→ DATA FOR ANALYSIS:
▶

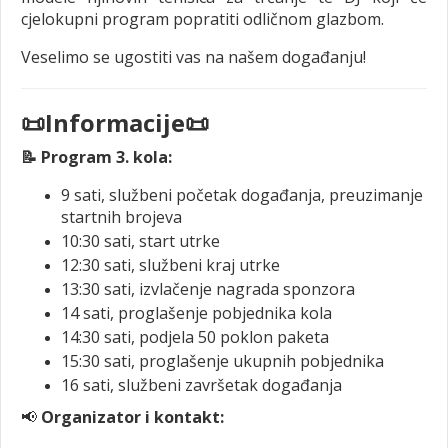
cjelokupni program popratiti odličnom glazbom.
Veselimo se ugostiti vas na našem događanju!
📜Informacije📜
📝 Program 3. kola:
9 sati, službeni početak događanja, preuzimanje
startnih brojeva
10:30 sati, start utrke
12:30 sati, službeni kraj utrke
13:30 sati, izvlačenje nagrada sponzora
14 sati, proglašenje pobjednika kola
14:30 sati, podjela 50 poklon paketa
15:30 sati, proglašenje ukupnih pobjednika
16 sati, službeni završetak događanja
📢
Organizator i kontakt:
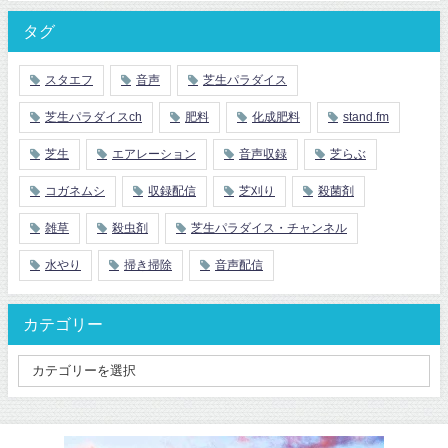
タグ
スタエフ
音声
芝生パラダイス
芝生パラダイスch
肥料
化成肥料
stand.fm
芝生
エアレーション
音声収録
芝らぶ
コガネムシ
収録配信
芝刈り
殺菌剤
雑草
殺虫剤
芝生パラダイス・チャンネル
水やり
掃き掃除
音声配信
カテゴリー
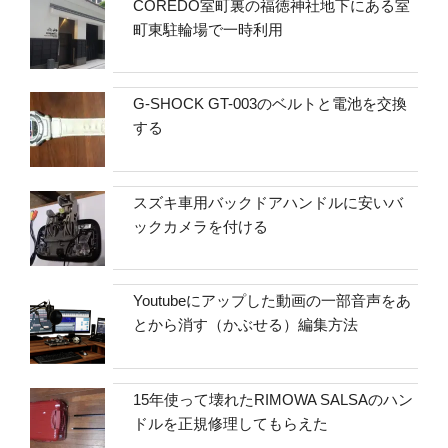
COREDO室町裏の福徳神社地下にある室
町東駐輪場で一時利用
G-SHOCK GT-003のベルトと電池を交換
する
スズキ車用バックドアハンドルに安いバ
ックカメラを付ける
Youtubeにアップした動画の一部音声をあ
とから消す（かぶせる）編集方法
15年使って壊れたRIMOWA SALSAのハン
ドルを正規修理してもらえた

◀
▶

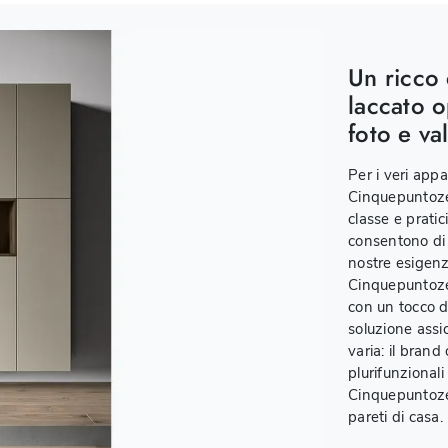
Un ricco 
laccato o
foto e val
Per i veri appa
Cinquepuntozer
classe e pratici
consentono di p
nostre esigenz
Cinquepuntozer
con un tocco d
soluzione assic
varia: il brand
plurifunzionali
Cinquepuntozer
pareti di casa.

◀

→ EXERCISE GOAL: In the listing above, find the line containing "芝生パラダイス・チャンネル" and the line containing "ドルを正規修理してもらえた", then print exactly those two lines and every line between them, minus the pictures.

→ ANSWER SECTION:
芝生パラダイス・チャンネル
水やり
掃き掃除
音声配信
カテゴリー
COREDO室町裏の福徳神社地下にある室
町東駐輪場で一時利用
G-SHOCK GT-003のベルトと電池を交換
する
スズキ車用バックドアハンドルに安いバ
ックカメラを付ける
Youtubeにアップした動画の一部音声をあ
とから消す（かぶせる）編集方法
15年使って壊れたRIMOWA SALSAのハン
ドルを正規修理してもらえた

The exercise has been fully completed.